PROBLEM STATEMENT:
Give the number of lines in the data below that contain "Check", with no other words.

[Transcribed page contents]
◇ ◇ ◇

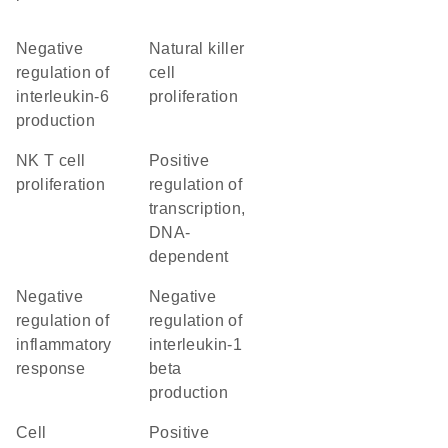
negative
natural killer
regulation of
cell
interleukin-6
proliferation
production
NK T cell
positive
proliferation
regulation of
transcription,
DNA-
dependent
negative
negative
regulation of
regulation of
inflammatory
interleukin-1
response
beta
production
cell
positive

◇ ◇ ◇

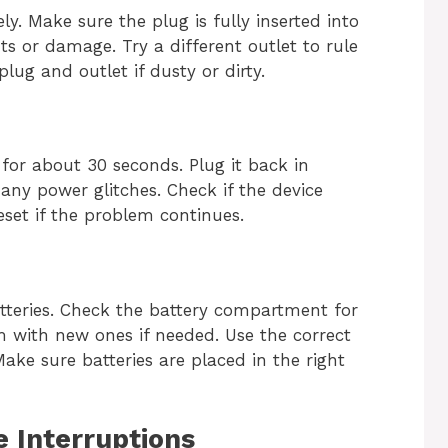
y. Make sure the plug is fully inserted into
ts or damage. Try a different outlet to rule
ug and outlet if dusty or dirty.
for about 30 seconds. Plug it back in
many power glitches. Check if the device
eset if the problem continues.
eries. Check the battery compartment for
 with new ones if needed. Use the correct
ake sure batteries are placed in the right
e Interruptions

◇ ◇ ◇

SOLUTION TO THIS PROBLEM:
2